A phase II study published in the Journal of Clinical Oncology found that a pertuzumab combination significantly extended progression free survival in women with human epidermal growth factor receptor 2 positive (HER2+) and hormone receptor positive (HR+) metastatic or locally advanced breast cancer.
The continuing two-arm, open-label, international PERTAIN trial randomized women with HER2+, HR+ advanced breast cancer to receive either intravenous pertuzumab plus trastuzumab and oral anastrozole or letrozole or to receive trastuzumab and an aromatase inhibitor. Participating investigators could add induction intravenous docetaxel or paclitaxel for 18 to 24 weeks.
Pertuzumab vials. Source
Researchers led by Mothffar Rimawi, MD, of the Baylor College of Medicine in Houston, Texas, analyzed results from 129 women assigned to each arm between February 2012 and October 2014. Of those 75 in one group and 71 in the other received induction therapy.

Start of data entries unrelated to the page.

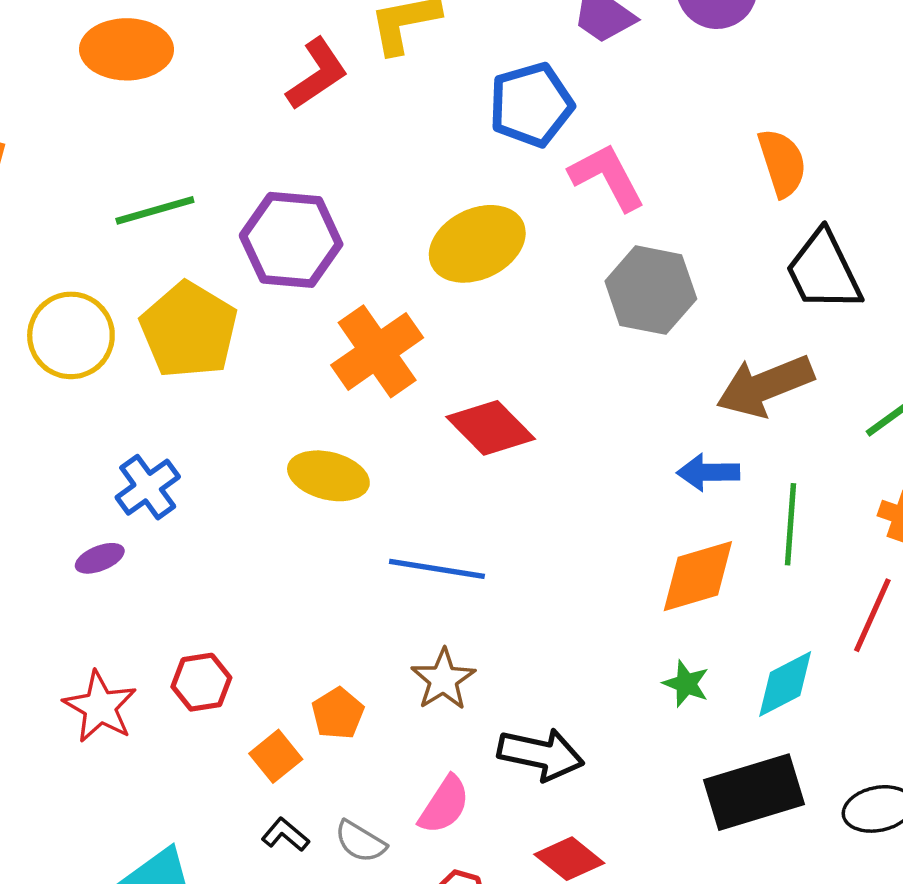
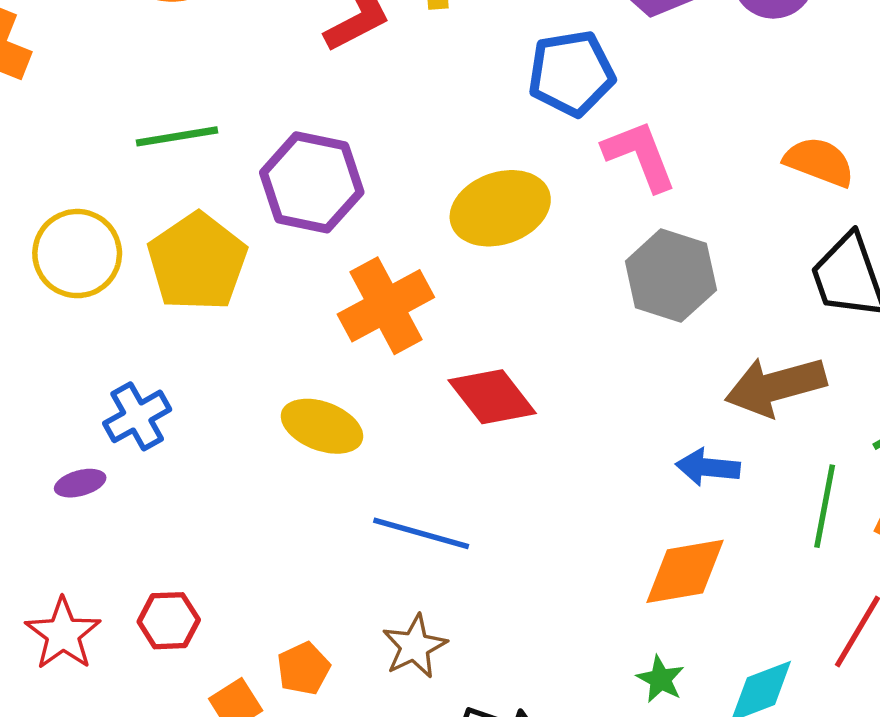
orange semicircle: (782, 163) -> (819, 162), turned -58
green line: (791, 524) -> (825, 506), moved

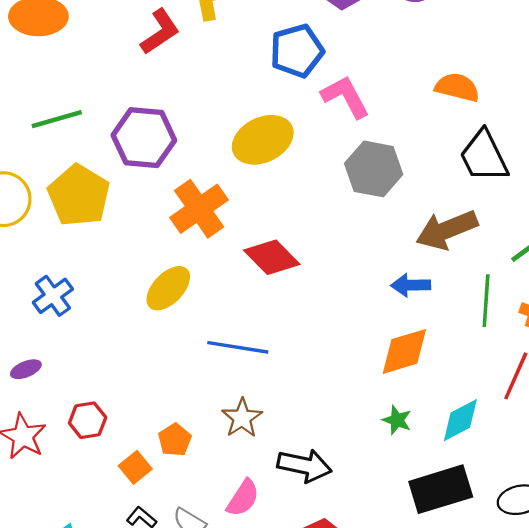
yellow ellipse: (322, 426) -> (168, 288), turned -60
purple ellipse: (80, 483) -> (26, 369), moved

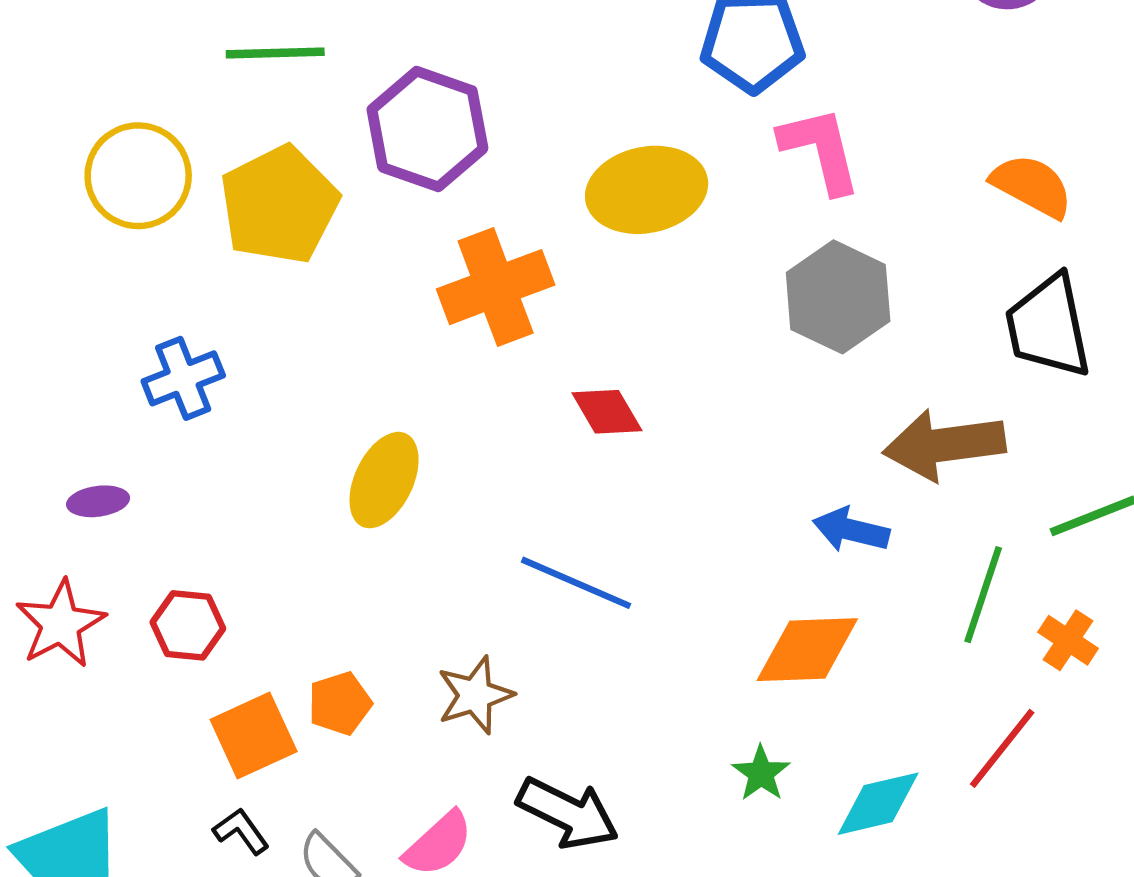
red diamond: (272, 257) -> (607, 412), size x0.7
yellow ellipse: (168, 288) -> (384, 480), moved, turned -33
blue line: (238, 347) -> (576, 583), moved
orange square: (135, 467) -> (254, 736), size x1.4

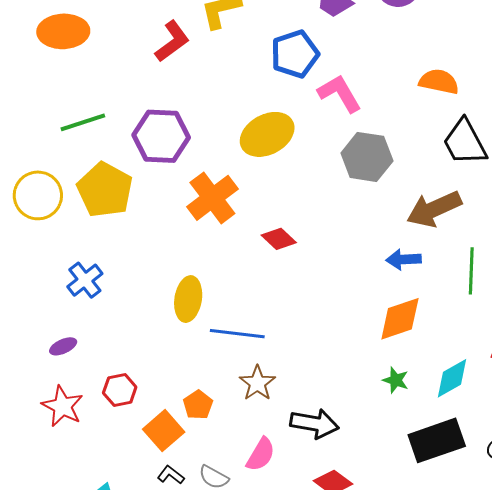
blue line: (576, 583) -> (237, 334), moved

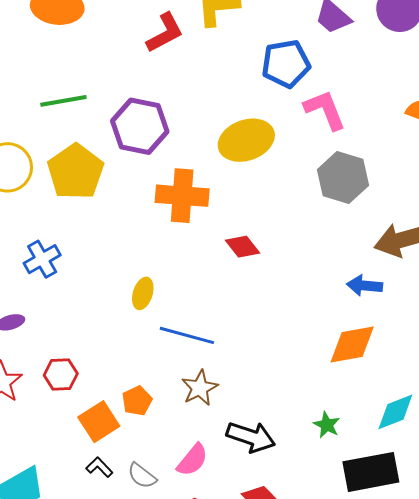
orange cross: (212, 198) -> (182, 196), turned 33
yellow ellipse: (188, 299) -> (143, 293), size x0.7
green star: (396, 380) -> (327, 425), moved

Women who received the three-drug pertuzumab combination had a median progression free survival of 18.89 months, while women who received the two-drug combination had a progression free survival that was three months shorter, 15.80 months. The difference represented a 35% improvement in the progression free survival associated with pertuzumab. The researchers found a benefit from the addition of pertuzumab for all predefined subgroups.
Patients who did not receive induction chemotherapy saw a 45% improvement in progression free survival with the addition of pertuzumab. Among women who did not receive induction therapy, the median progression free survival for women who received the pertuzumab combination reached 21.72 months compared to 12.45 months for those who received the two-drug combination.
Patients who received induction therapy were typically younger, had more metastatic disease and were more likely to have three or more involved organs. Among those who had induction therapy, the median progression free survival in the pertuzumab arm was 16.89 months compared to 16.85 months in the group that did not receive pertuzumab.
Median duration of response was also significantly longer for patients in the pertuzumab combination arm, 27.10 months, compared to those in the trastuzumab/AI arm, 15.11 months.
No deaths occurred as a result of adverse effects. Grade 3 or higher adverse effects arose in half of the patients who received the pertuzumab combination and in 38.7% of women who did not.